Il y a plusieurs choses. D’abord, cette rafle des Notables de décembre 1941 fut la troisième en termes de chronologie (après celles de mai 1941 puis d’août 1941), et donc, six mois avant la rafle du Vel d’Hiv (juillet 1942) connue de tous. Et qu’elle fut la première qui fournit un « contingent » de Juifs de France aux camps d’extermination (Auschwitz principalement). Très peu d’entre eux revinrent. Ensuite, ce qui m’a frappée, c’est le ciblage par les nazis, des « notables », on dirait aujourd’hui des « élites ». Autrement dit, des bourgeois assimilés depuis des décennies voire des siècles en France, et donc une population qu’ils ont voulue homogène de « juifs influents » selon leur formule.
Parmi eux se trouvaient des intellectuels, des magistrats, des médecins, des écrivains, des scientifiques, des chefs d’entreprise. Le frère de Léon Blum, René Blum, directeur de ballets, le mari de Colette, Maurice Goudeket, des magistrats, présidents de Cour d’appel, des sénateurs comme l’avocat Pierre Masse, qui fut une des grandes figures du camp, des historiens comme Georges Wellers, et quantité d’anonymes. Mon grand-père était commerçant de dentelles en gros, rien de notable, et je ne sais pas pourquoi il se trouva dans cette liste.

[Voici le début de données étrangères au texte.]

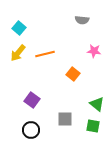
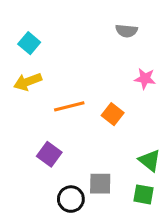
yellow arrow: (18, 53) -> (28, 82), turned 30
orange line: (45, 54) -> (69, 106), moved
black circle: (31, 130) -> (71, 199), moved

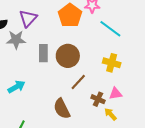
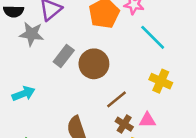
gray rectangle: (43, 53) -> (64, 56), turned 30
yellow cross: (112, 63) -> (161, 81), moved
brown line: (78, 82) -> (116, 99), moved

Ils furent 743 raflés ce 12 décembre 1941. Et pour arriver au chiffre de 1000 que s’était fixée la Gestapo, ils ajoutèrent 300 juifs étrangers déjà internés à Drancy qui avaient du judaïsme et des persécutions une approche bien différente de celle des 743 autres qui se considéraient avant tout comme Français.

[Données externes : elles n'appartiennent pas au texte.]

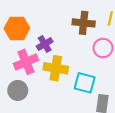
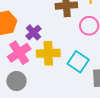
cyan square: (85, 83) -> (78, 62), turned 30

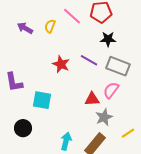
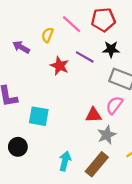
purple arrow: (25, 28) -> (21, 47), moved
purple line: (89, 60) -> (85, 57), moved
red star: (61, 64) -> (60, 66), moved

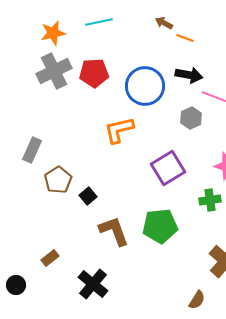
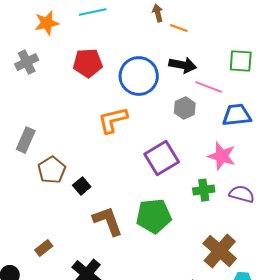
brown arrow: (164, 23) -> (158, 13), turned 48
gray cross: (54, 71) -> (27, 62), moved, size x0.7

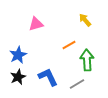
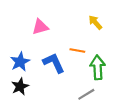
orange line: (69, 45) -> (77, 51), turned 40
blue L-shape: (48, 77) -> (54, 63), moved

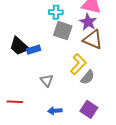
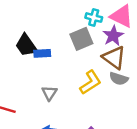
cyan cross: (56, 12) -> (94, 18), moved
gray square: (63, 31) -> (81, 39), turned 36
gray semicircle: (88, 77) -> (119, 79), moved, turned 56

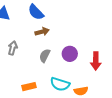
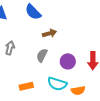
brown arrow: (42, 32) -> (50, 33), moved
purple circle: (70, 54) -> (68, 61), moved

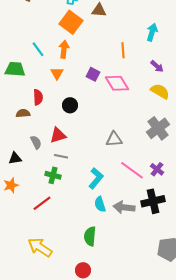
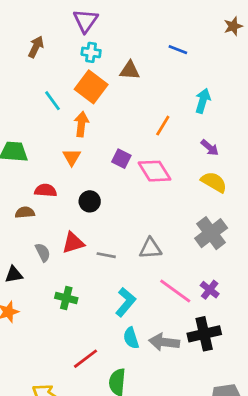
cyan line: (38, 49) -> (52, 101), moved
orange line: (123, 50) -> (163, 126), turned 35
red semicircle: (38, 97) -> (46, 190), turned -84
gray line: (61, 156) -> (106, 255), moved
red line: (42, 203) -> (86, 359), moved

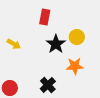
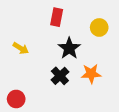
yellow circle: (77, 37) -> (99, 27), moved
black cross: (48, 85) -> (60, 76), moved

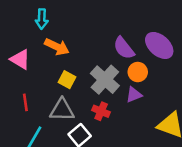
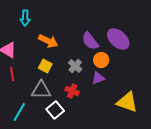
orange arrow: (57, 47) -> (48, 41), moved
gray cross: (105, 80) -> (75, 66), size x0.6
red line: (25, 102) -> (12, 74), moved

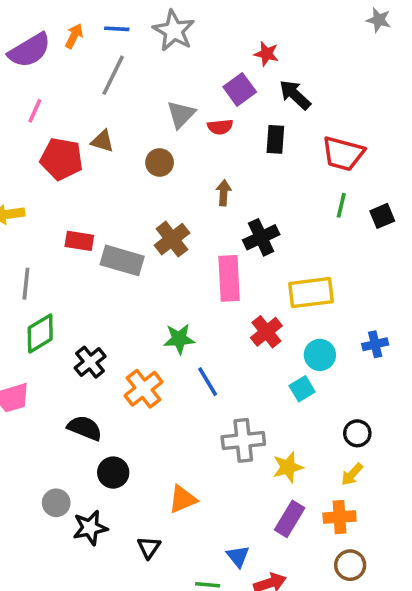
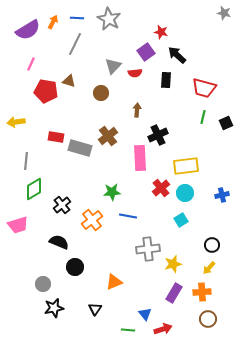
cyan circle: (320, 355) -> (185, 193), moved
blue line: (208, 382) -> (128, 216), turned -48
black star: (90, 528) -> (54, 308), moved

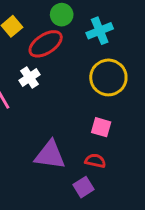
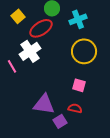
white cross: (29, 77) -> (30, 51), size x1.5
purple square: (84, 187) -> (60, 121), moved

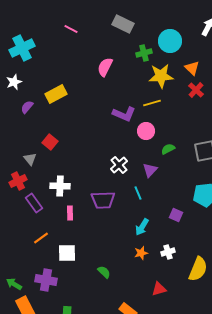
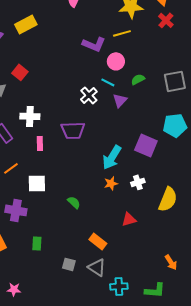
cyan line: (138, 193) -> (108, 82), moved, turned -40
purple square: (176, 215) -> (146, 145), size x1.6
cyan arrow: (142, 227) -> (112, 157), size x1.4

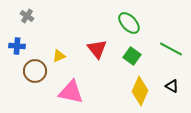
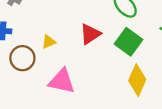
red triangle: (97, 49) -> (90, 34), turned 35
green square: (132, 56) -> (129, 42), size x1.4

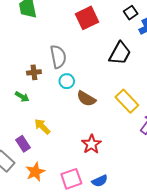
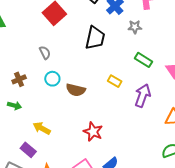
gray semicircle: (58, 57) -> (45, 53), moved, size x0.6
yellow rectangle: (127, 101) -> (115, 81), size x0.6

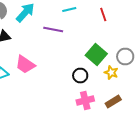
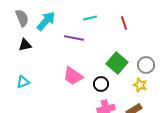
pink trapezoid: (25, 64) -> (73, 76), moved
yellow star: (111, 72) -> (140, 85), moved

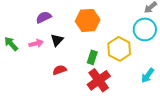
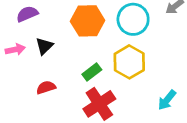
cyan circle: (145, 29) -> (133, 19), moved
green rectangle: (92, 57) -> (92, 72), turned 32

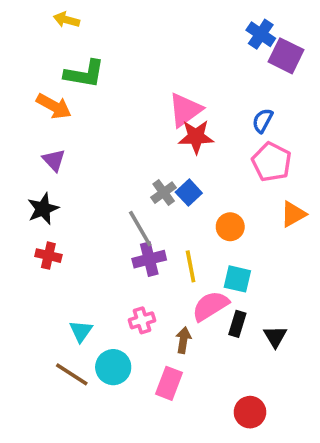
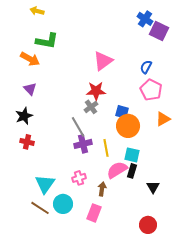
red star: (196, 137) -> (96, 91), moved
blue square: (189, 193) -> (122, 112), moved, turned -32
orange circle: (230, 227) -> (128, 126), size x1.5
black rectangle: (237, 324) -> (132, 171), moved
cyan triangle: (81, 331) -> (45, 184), size x1.5
red circle: (250, 412) -> (148, 225), moved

Enfin, que ce camp juif de Compiègne fut un lieu de souffrances mémorable : c’était un camp nazi à 70 kilomètres de Paris, où régnaient l’élimination par la faim, le froid, la maladie, la saleté, les conditions terribles d’un hiver à -20°. Beaucoup y sont morts de faim (ou ont perdu 20 à 30 kilos en 3 mois), ont eu les pieds gelés à rester debout des heures dans la neige, sont morts de dysenterie, etc… Sans la solidarité des autres camps de prisonniers qui existaient dans ce périmètre de Compiègne (notamment le camp des communistes et celui des Russes, un peu mieux lotis) avec cette sinistre partie, appelée « camp des Juifs » , les morts à Compiègne (environ 50) auraient été encore plus nombreux avant même la déportation du reste des détenus en mars 1942.

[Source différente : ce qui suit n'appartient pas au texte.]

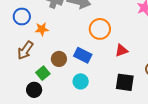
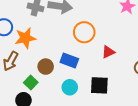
orange star: (42, 29) -> (25, 38), size x1.5
black square: (125, 82) -> (99, 85), moved

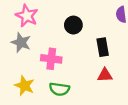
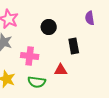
red triangle: (105, 75) -> (61, 70), moved

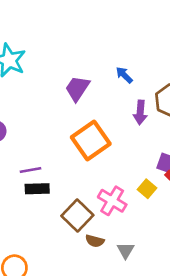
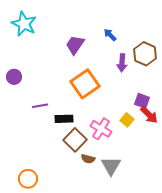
black rectangle: (37, 189) -> (64, 119), moved
gray triangle: (126, 250) -> (111, 166), size x1.5

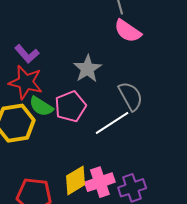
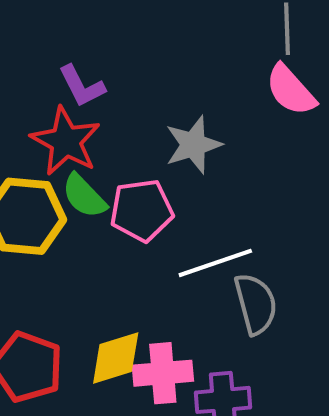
gray semicircle: (131, 96) -> (256, 304), moved

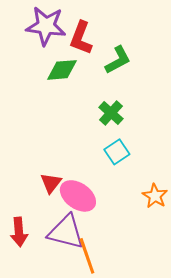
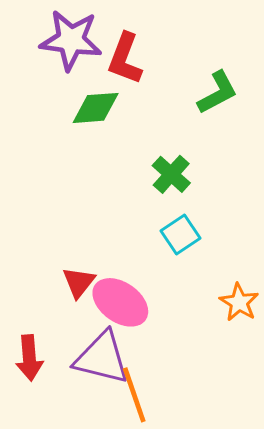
green L-shape: (118, 60) -> (218, 93), moved

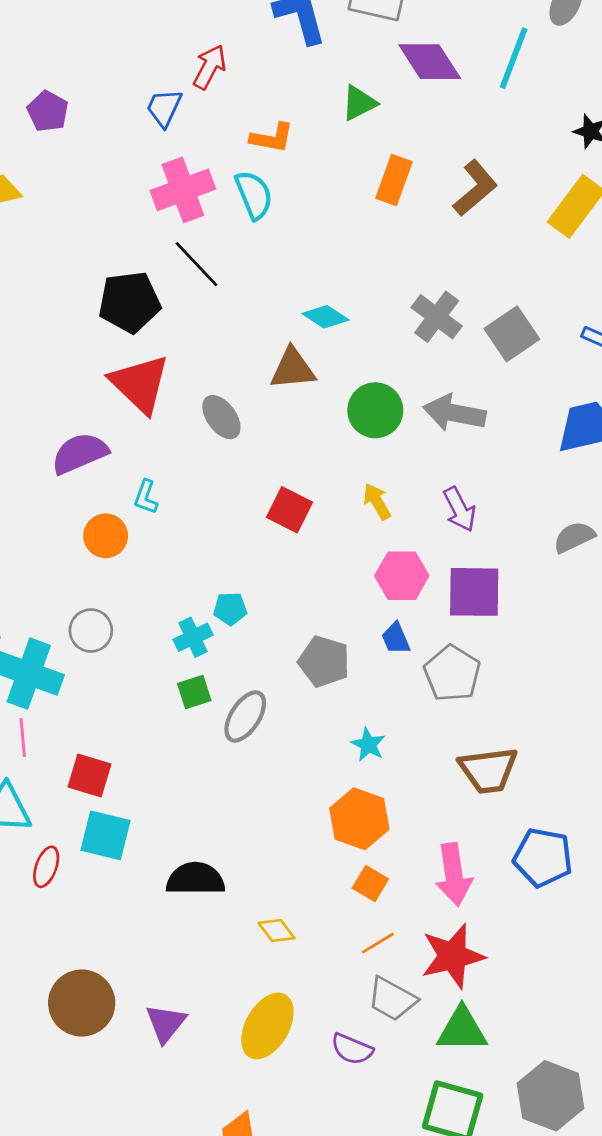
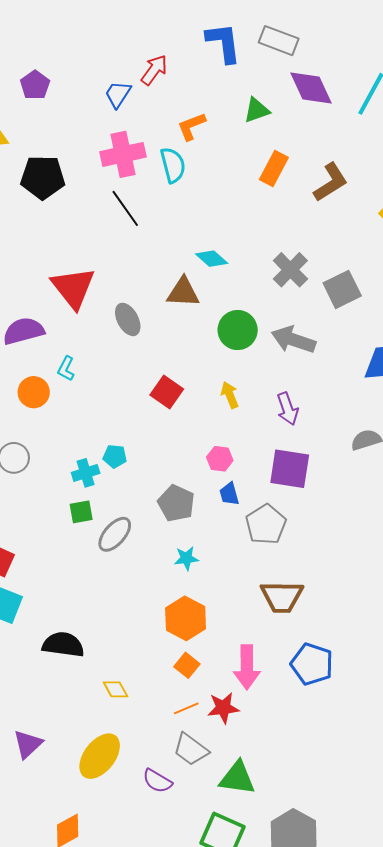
orange L-shape: (272, 138) -> (191, 126), turned 140
black pentagon: (130, 302) -> (43, 177), moved
pink hexagon: (402, 576) -> (220, 459), moved, size x0.7
cyan star: (368, 745) -> (186, 558), moved, turned 30
red star: (453, 956) -> (223, 708), moved, size x0.7

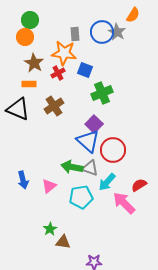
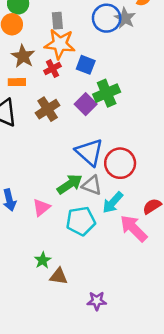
gray rectangle: (75, 34) -> (57, 21), moved
purple square: (94, 124) -> (86, 104), moved
green arrow: (72, 167) -> (70, 184), turned 135

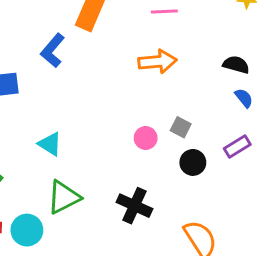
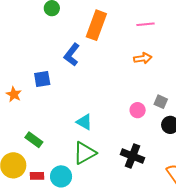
orange arrow: (157, 62) -> (143, 58), size x0.7
cyan triangle: (50, 144) -> (84, 122), moved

"Les livres ont façonné mon imaginaire"
En racontant cet épisode collectif avez-vous eu envie de devenir passeuse de mémoire ? Cela résonne-t-il avec le contexte actuel de résurgence des actes antisémites ?
Cela résonne forcément. A l’immense différence près qu’aujourd’hui, en France, il n’existe pas d’antisémitisme d’État comme ce fut le cas à l’époque. Ensuite, les mêmes ressorts sont à l’œuvre. La haine de l’autre et de la différence.